Third, there are "under the radar" projects in which individuals and departments have used "prosumer" products and services to solve their personal and local needs, sometimes with the blessing of IT, sometimes without.
Of course, there are also organisations that have implemented mobile e-mail systems as one or more properly supported IT initiatives, but for whatever reason, wish to revisit these systems. This might be because of the maturing of user needs, a wish to review past and future investments in the light of technology evolution, or a desire to consolidate multiple systems to reduce cost, improve support or make the system more manageable.
Making sense of the options
Now that mobile e-mail is moving into the mainstream, with technology and services widely available to businesses of all sizes, organisations looking to either invest for the first time or review their current arrangements are presented with a range of approaches and options for moving forward.

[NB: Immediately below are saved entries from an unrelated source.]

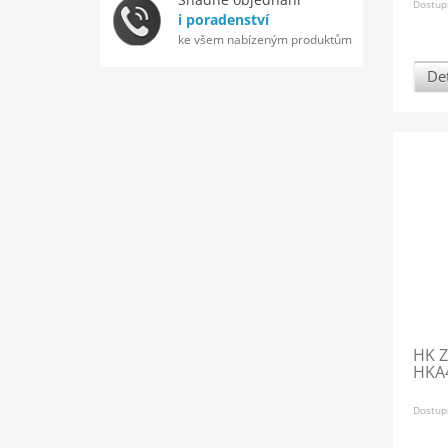
Dostup
i poradenství
ke všem nabízeným produktům
Det
HK Z
HKA4
Dostup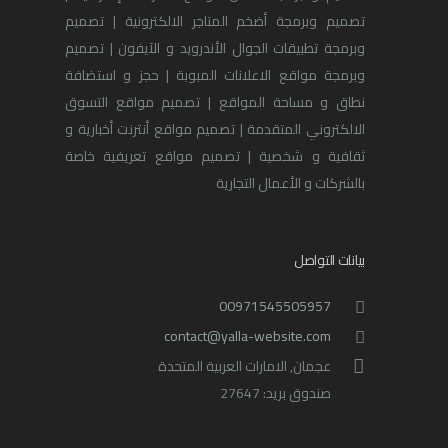
تصميم وبرمجة أضخم المتاجر الالكترونية | تصميم
وبرمجة تطبيقات الجوال الأندرويد و الآيفون | تصميم
وبرمجة مواقع الاعلانات المبوبة | حجز و استضافة
نطاق و مساحة المواقع | تصميم مواقع التسوق
الالكتروني المتقدمة | تصميم مواقع أنترنت أخبارية و
ثقافية و شخصية | تصميم مواقع تعريفية خاصة
بالشركات و الأعمال التجارية
بيانات التواصل
00971545505957
contact@yalla-website.com
عجمان, الامارات العربية المتحدة
صندوق بريد: 27647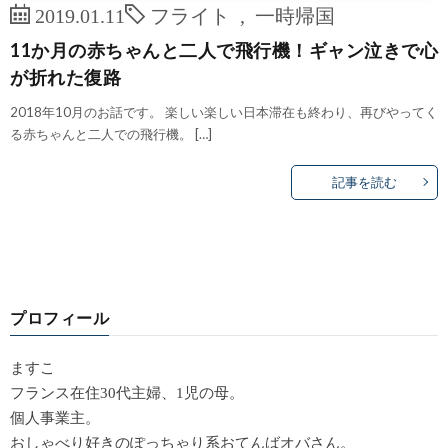
2019.01.11
フライト
,
一時帰国
11か月の赤ちゃんと二人で飛行機！ギャン泣きで心
が折れた復路
2018年10月のお話です。 楽しい楽しい日本滞在も終わり、再びやってく
る赤ちゃんと二人での飛行機。 […]
記事を読む
プロフィール
ますこ
フランス在住30代主婦、1児の母。
個人事業主。
おしゃべり好きのぽっちゃり系おてんばオバさん。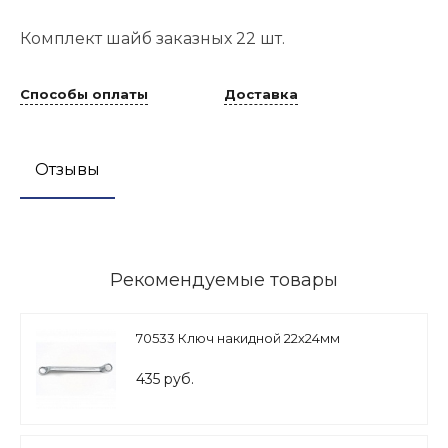
Комплект шайб заказных 22 шт.
Способы оплаты
Доставка
Отзывы
Рекомендуемые товары
70533 Ключ накидной 22х24мм
435 руб.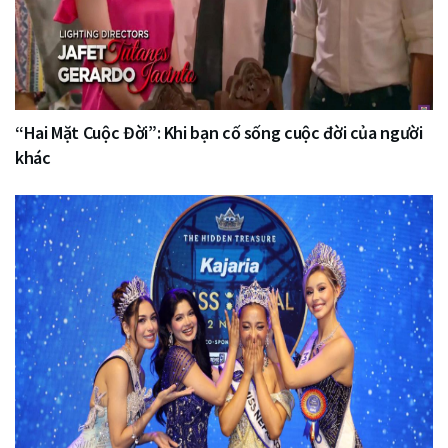
“Hai Mặt Cuộc Đời”: Khi bạn cố sống cuộc đời của người
khác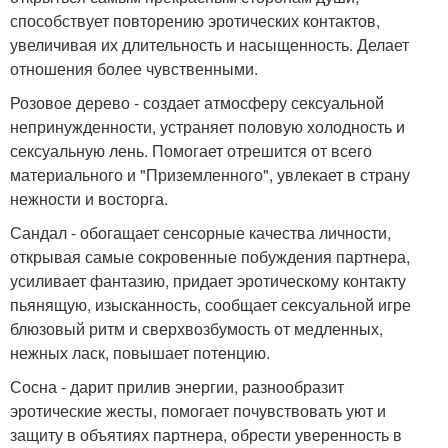
способствует повторению эротических контактов,
увеличивая их длительность и насыщенность. Делает
отношения более чувственными.
Розовое дерево - создает атмосферу сексуальной
непринужденности, устраняет половую холодность и
сексуальную лень. Помогает отрешится от всего
материального и "Приземленного", увлекает в страну
нежности и восторга.
Сандал - обогащает сенсорные качества личности,
открывая самые сокровенные побуждения партнера,
усиливает фантазию, придает эротическому контакту
пьянящую, изысканность, сообщает сексуальной игре
блюзовый ритм и сверхвозбумость от медленных,
нежных ласк, повышает потенцию.
Сосна - дарит прилив энергии, разнообразит
эротические жесты, помогает почувствовать уют и
защиту в объятиях партнера, обрести уверенность в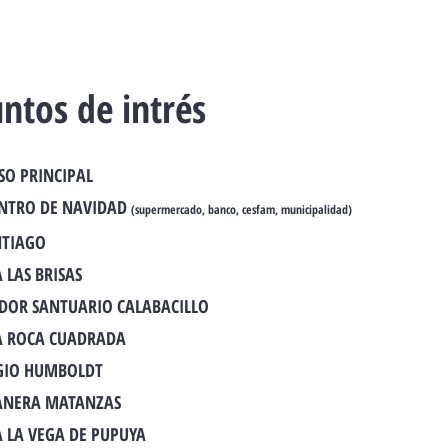
ntos de intrés
ESO PRINCIPAL
ENTRO DE NAVIDAD
(supermercado, banco, cesfam, municipalidad)
NTIAGO
 LAS BRISAS
DOR SANTUARIO CALABACILLO
A ROCA CUADRADA
GIO HUMBOLDT
ANERA MATANZAS
A LA VEGA DE PUPUYA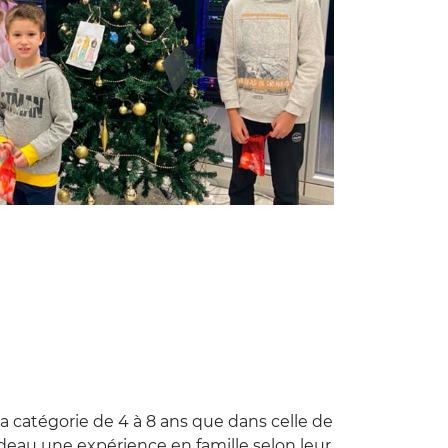
a catégorie de 4 à 8 ans que dans celle de
adeau une expérience en famille selon leur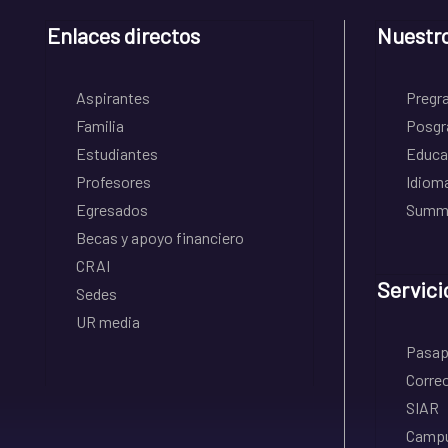
Enlaces directos
Nuestr
Aspirantes
Pregr
Familia
Posgr
Estudiantes
Educa
Profesores
Idiom
Egresados
Summe
Becas y apoyo financiero
CRAI
Servici
Sedes
UR media
Pasapo
Correo
SIAR
Campu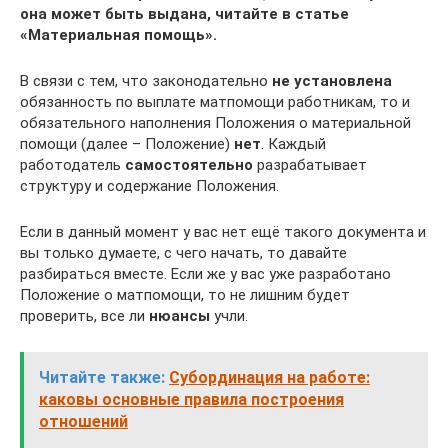
она может быть выдана, читайте в статье
«Материальная помощь».
В связи с тем, что законодательно
не установлена
обязанность по выплате матпомощи работникам, то и
обязательного наполнения Положения о материальной
помощи (далее – Положение)
нет
. Каждый
работодатель
самостоятельно
разрабатывает
структуру и содержание Положения.
Если в данный момент у вас нет ещё такого документа и
вы только думаете, с чего начать, то давайте
разбираться вместе. Если же у вас уже разработано
Положение о матпомощи, то не лишним будет
проверить, все ли
нюансы
учли.
Читайте также:
Субординация на работе:
каковы основные правила построения
отношений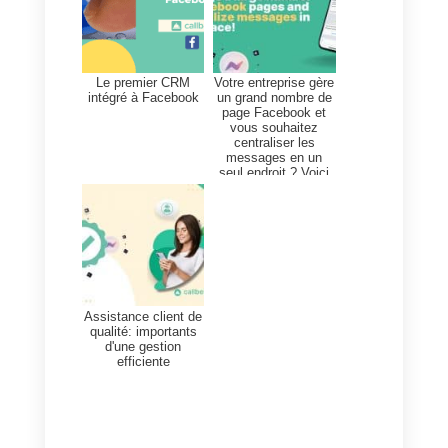
Callbell
pour intégrer, en plus de
Facebook Messenger, WhatsApp
Instagram Direct et Telegram
dans
une seule plate-forme
de
service client.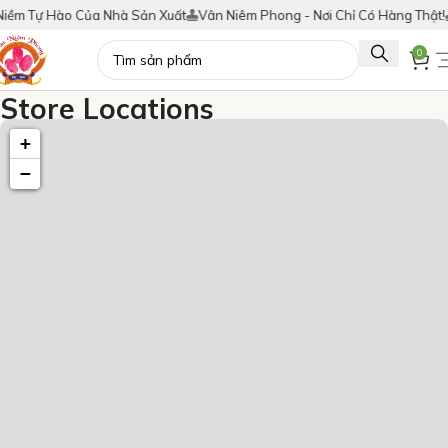
ềm Tự Hào Của Nhà Sản Xuất
Vân Niêm Phong - Nơi Chỉ Có Hàng Thật!
T
0
Store Locations
Trang chủ
Store Locations
+
−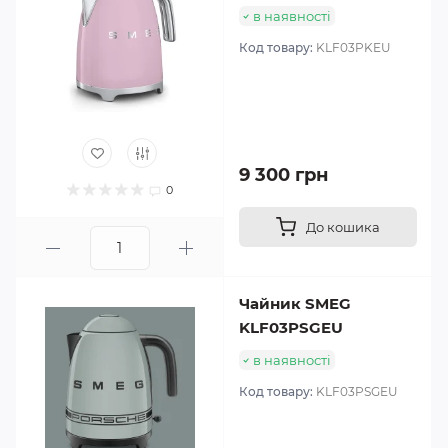
в наявності
Код товару:
KLF03PKEU
9 300 грн
0
До кошика
Чайник SMEG
KLF03PSGEU
в наявності
Код товару:
KLF03PSGEU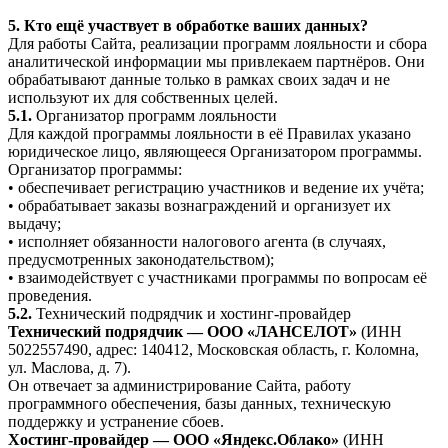
5. Кто ещё участвует в обработке ваших данных?
Для работы Сайта, реализации программ лояльности и сбора
аналитической информации мы привлекаем партнёров. Они
обрабатывают данные только в рамках своих задач и не
используют их для собственных целей.
5.1.
Организатор программ лояльности
Для каждой программы лояльности в её Правилах указано
юридическое лицо, являющееся Организатором программы.
Организатор программы:
• обеспечивает регистрацию участников и ведение их учёта;
• обрабатывает заказы вознаграждений и организует их
выдачу;
• исполняет обязанности налогового агента (в случаях,
предусмотренных законодательством);
• взаимодействует с участниками программы по вопросам её
проведения.
5.2.
Технический подрядчик и хостинг-провайдер
Технический подрядчик — ООО «ЛАНСЕЛОТ»
(ИНН
5022557490, адрес: 140412, Московская область, г. Коломна,
ул. Маслова, д. 7).
Он отвечает за администрирование Сайта, работу
программного обеспечения, базы данных, техническую
поддержку и устранение сбоев.
Хостинг-провайдер — ООО «Яндекс.Облако»
(ИНН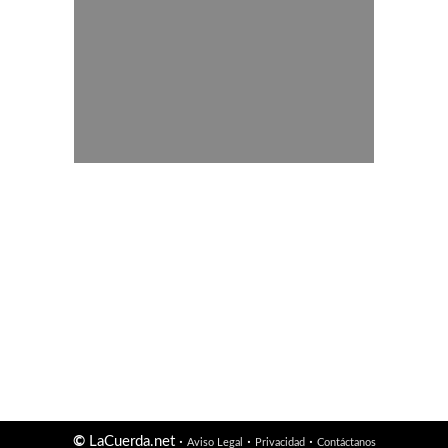
©
LaCuerda.net ·
·
·
Aviso Legal
Privacidad
Contáctanos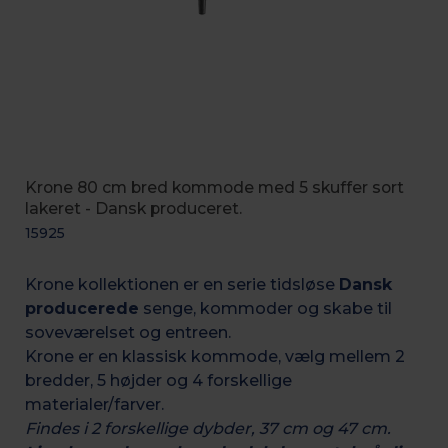
Krone 80 cm bred kommode med 5 skuffer sort
lakeret - Dansk produceret.
15925
Krone kollektionen er en serie tidsløse
Dansk
producerede
senge, kommoder og skabe til
soveværelset og entreen.
Krone er en klassisk kommode, vælg mellem 2
bredder, 5 højder og 4 forskellige
materialer/farver.
Findes i 2 forskellige dybder, 37 cm og 47 cm.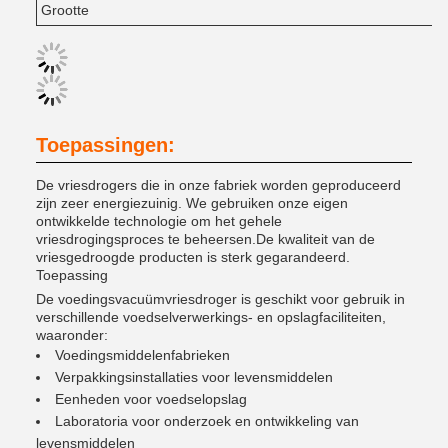
Grootte
Toepassingen:
De vriesdrogers die in onze fabriek worden geproduceerd
zijn zeer energiezuinig. We gebruiken onze eigen
ontwikkelde technologie om het gehele
vriesdrogingsproces te beheersen.De kwaliteit van de
vriesgedroogde producten is sterk gegarandeerd.
Toepassing
De voedingsvacuümvriesdroger is geschikt voor gebruik in
verschillende voedselverwerkings- en opslagfaciliteiten,
waaronder:
Voedingsmiddelenfabrieken
Verpakkingsinstallaties voor levensmiddelen
Eenheden voor voedselopslag
Laboratoria voor onderzoek en ontwikkeling van
levensmiddelen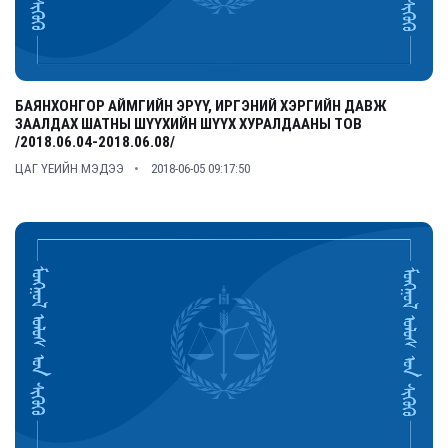
БАЯНХОНГОР АЙМГИЙН ЭРҮҮ, ИРГЭНИЙ ХЭРГИЙН ДАВЖ
ЗААЛДАХ ШАТНЫ ШҮҮХИЙН ШҮҮХ ХУРАЛДААНЫ ТОВ
/2018.06.04-2018.06.08/
ЦАГ ҮЕИЙН МЭДЭЭ
2018-06-05 09:17:50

But how do you make sense of these options and figure out the best system for your business? If your course is not yet set, you are likely to be faced with some technology decisions.
Although interest in mobile access to a range of corporate systems, such as customer relationship management and enterprise resource planning, is growing, messaging is still the primary driver for investment in handheld technology for business professionals. And according to 756 business and IT professionals participating in a recent online study, it is going to remain this way for at least the next couple of years.
The debate about whether e-mail on the move is going to be an integral part of business life into the future is pretty much over. If you are not yet convinced, you are in the minority.
Some organisations have already set their direction in this area in terms of technology choices, but if you have yet to take the plunge - or need to review an informal, limited or piecemeal capability that is currently in place - then decisions need to be made.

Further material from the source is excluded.